Artificial Neural Network and Multiple Linear Regression Models for

Building the predictive crime models which are presented in this thesis adopted both ANNs and statistical techniques. Both of these techniques have advantages and disadvantages. The objective of this study is to take advantage of both techniques for best performance of a predictive crime model. Multiple linear regression (MLR) analysis is the statistical technique used in this study to identify potentially significant predictive variables and the level of their contribution in the performance of the model and predicting of future crime. Every statistics computer software package contains a regression component. However, Neural Network analysis generates weights, which are difficult to interpret as they are affected by the program used to generate them. This drawback is one of the most criticized features in neural network models. The main advantage that neural networks offer is they do not require many assumptions before the model can be constructed, for example, nonlinearity. When applying regression, the user must have detailed knowledge about the appropriate non-linear relationship between the input and output variables. However, when applying neural networks, these relationships are determined implicitly by the model, since ANNs are non-linear systems. This property includes robust performance in dealing with noisy data. Another advantage of the ANN approach is that the model allows the inclusion of several input and output variables at the same time. This requires more care with a regression technique.

In this study statistical techniques start their construction model with 28 potential explanatory variables identified as input chosen among characteristics of burgled households. These include Resident Population, Occupation, Qualifications, Socio Economic, Household composition and Household spaces. The identification was shown in Table 6.1. The spatial distribution of actual residential burglary incident rate constituted the response (dependent) variable.
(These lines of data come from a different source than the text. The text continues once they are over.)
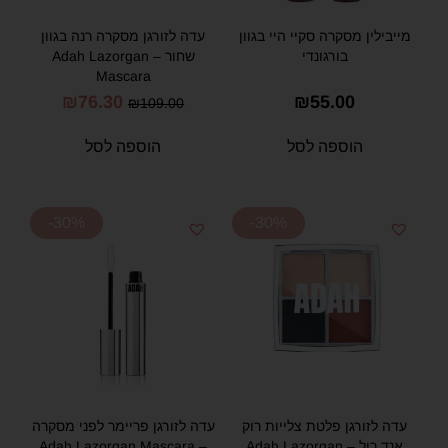
מייבילין מסקרה סקיי היי בגוון
עדה לזורגן מסקרה רנה בגוון
בורגונדי
שחור – Adah Lazorgan
Mascara
₪
76.30
₪
55.00
₪
109.00
הוספה לסל
הוספה לסל
-30%
-30%
עדה לזורגן פלטת צלייות רוק
עדה לזורגן פריימר לפני מסקרה
אנד רול – Adah Lazorgan
– Adah Lazorgan Mascara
The data standardized into rate per household within each polygon (census wards). A hierarchical neural network (HNN) starts their construction model with a number of explanatory variables with

statistical significance which were obtained and identified from regression model results.

6.4.1 Multiple Linear Regression Model

Statisticians and criminologists have been applying their skills and knowledge for a long time to predict when and where the next set of crimes will occur, with varying degrees of success. Multiple linear regression (outlined in section 1.1.4) was chosen in this thesis for a predictive crime model. The regression model is one of the popular methods of modelling and prediction. Regression analysis has major purposes: description, estimation and prediction. This methodology has wide applicability in prediction in a variety of areas (Bolzan 2008; Margaret 2002; carcoran 2003).

6.4.1.1 Regression Modelling Steps

This strategy involves:

Data collection and preparation;

Any regression analysis to perform the analysis requires data. The characteristics of the data vary with the nature of the study. In the procedures of data collection and preparation it is important that the user is conversant about the theory associated with the subject being analysed. Section 6.2 shows details of the data characteristics which are used in the regression model presented in this thesis.

Selection of Explanatory variables;

Selection of explanatory variables is an important aspect of regression analysis. The process of model building is to identify those variables which are significant partial contributors to the prediction of the response variable. Backward elimination and forward selection are one of the popular techniques for variable selection. Backwards elimination procedure begins with a regression on all potential explanatory variables. After the regression is run the explanatory variables are examined to determine which variable is non-significant and to be deleted. The statistical tests, t-test, and p-value are used for this purpose. However, forward

selection procedure starts with no explanatory variables. The first variable included in the equation is the one which has the highest simple correlation with a response variable. The significance of the regression coefficient of the first variable is then tested. The equation includes variables which are statistically significant. A search for a second variable is made in the same way. Variables are considered one by one until there is no significant improvement in the model brought about by adding another variable (Kutner 2004).

The regression analysis presented in this thesis used backward elimination. The procedure starts with 28 potential explanatory variables. The p-value used to identify significance of explanatory variable at chosen significance level was 0.05.

Estimate Unknown Model Parameters and Interpretation;

In multiple linear regression analysis the least-squares criterion is used to estimate the regression coefficients. The regression coefficients Bi measure the partial contribution of each predictor variable to the prediction of the response. If a predictor xi is changed by one unit, while all the other predictor variables are kept

fixed. Then the response variable y will change by Bi. Sings (plus or minus) of

regression coefficients refer to the direction of the relationship between the predictor variable and the response. If the coefficient Bi is positive, then the

relationship of the predictor xi to the response is positive, and if the coefficient Bi is

negative then the relationship is negative. Test for Multicollinearity.

In multiple linear regression analysis, estimation of regression parameters are unstable and have high standard errors, when a predictor variable is a linear combination of other predictors in the model (Feranadez 2003). Variance inflation factors (VIF) “measure how highly correlated each independent variable is with the other predictors in the model” (Kutner 2004:408). O’ Brein (2007) suggested that VIF ≥5 indicates a multicollinearity problem. VIF can be obtained on MINITAB by selecting the options in the regression dialog box.